Start of GIVEN DATA
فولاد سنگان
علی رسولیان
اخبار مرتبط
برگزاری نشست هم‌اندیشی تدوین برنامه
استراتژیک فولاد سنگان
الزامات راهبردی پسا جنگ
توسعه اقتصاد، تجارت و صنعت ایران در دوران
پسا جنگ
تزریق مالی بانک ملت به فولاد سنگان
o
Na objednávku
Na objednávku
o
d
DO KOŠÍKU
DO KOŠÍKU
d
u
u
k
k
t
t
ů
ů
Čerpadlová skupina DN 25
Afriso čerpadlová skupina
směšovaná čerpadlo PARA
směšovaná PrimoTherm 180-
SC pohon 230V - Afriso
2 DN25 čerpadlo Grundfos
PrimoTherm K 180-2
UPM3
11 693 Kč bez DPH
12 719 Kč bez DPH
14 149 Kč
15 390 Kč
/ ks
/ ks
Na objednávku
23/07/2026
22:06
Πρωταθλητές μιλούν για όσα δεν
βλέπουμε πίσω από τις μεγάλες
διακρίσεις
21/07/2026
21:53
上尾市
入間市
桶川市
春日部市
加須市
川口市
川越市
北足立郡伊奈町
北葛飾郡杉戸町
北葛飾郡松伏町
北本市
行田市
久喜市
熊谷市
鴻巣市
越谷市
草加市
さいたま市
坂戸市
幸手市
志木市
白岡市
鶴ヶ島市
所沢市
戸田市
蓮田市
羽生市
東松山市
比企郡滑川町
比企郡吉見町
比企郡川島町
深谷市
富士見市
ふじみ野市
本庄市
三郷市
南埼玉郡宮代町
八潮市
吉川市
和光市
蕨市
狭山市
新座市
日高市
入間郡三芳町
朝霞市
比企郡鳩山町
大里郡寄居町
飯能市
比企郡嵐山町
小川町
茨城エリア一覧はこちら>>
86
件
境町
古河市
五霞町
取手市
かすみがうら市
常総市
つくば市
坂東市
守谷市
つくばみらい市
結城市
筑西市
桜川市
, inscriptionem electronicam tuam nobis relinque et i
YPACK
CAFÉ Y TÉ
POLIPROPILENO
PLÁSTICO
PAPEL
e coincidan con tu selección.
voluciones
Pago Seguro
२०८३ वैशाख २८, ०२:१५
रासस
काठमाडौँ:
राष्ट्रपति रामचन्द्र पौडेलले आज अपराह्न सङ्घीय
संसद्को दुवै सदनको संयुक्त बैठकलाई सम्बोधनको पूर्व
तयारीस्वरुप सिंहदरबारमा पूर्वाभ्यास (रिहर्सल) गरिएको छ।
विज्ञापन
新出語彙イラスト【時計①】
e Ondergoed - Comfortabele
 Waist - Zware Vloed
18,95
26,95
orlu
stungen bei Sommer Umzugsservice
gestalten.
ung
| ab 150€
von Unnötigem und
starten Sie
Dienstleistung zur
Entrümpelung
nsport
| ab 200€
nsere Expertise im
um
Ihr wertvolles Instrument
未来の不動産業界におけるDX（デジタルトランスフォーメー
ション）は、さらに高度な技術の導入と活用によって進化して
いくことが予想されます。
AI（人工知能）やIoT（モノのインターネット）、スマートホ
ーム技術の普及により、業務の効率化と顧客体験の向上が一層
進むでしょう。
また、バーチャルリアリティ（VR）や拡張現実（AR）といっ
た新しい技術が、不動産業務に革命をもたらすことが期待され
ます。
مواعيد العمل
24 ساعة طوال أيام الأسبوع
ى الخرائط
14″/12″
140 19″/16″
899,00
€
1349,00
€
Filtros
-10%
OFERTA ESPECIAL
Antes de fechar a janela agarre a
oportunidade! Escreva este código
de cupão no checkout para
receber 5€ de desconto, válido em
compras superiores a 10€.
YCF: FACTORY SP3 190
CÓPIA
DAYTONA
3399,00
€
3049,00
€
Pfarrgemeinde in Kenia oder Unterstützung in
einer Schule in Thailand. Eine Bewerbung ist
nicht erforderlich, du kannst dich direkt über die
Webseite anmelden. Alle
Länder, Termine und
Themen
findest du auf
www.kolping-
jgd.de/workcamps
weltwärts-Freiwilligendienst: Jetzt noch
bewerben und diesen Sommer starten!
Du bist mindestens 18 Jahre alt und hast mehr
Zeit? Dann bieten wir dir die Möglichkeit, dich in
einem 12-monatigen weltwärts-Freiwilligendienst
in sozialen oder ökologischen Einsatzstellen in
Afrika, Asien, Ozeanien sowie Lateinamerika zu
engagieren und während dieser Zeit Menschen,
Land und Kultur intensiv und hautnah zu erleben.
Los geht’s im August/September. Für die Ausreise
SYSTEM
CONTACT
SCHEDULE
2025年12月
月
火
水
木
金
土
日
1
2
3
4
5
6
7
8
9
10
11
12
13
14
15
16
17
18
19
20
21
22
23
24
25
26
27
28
End of GIVEN DATA
Copy word for word the stretch of entries above from the line that has "Du bist mindestens 18 Jahre alt und hast mehr" through the line that has "Land und Kultur", both ends included, and nothing outside it.

Du bist mindestens 18 Jahre alt und hast mehr
Zeit? Dann bieten wir dir die Möglichkeit, dich in
einem 12-monatigen weltwärts-Freiwilligendienst
in sozialen oder ökologischen Einsatzstellen in
Afrika, Asien, Ozeanien sowie Lateinamerika zu
engagieren und während dieser Zeit Menschen,
Land und Kultur intensiv und hautnah zu erleben.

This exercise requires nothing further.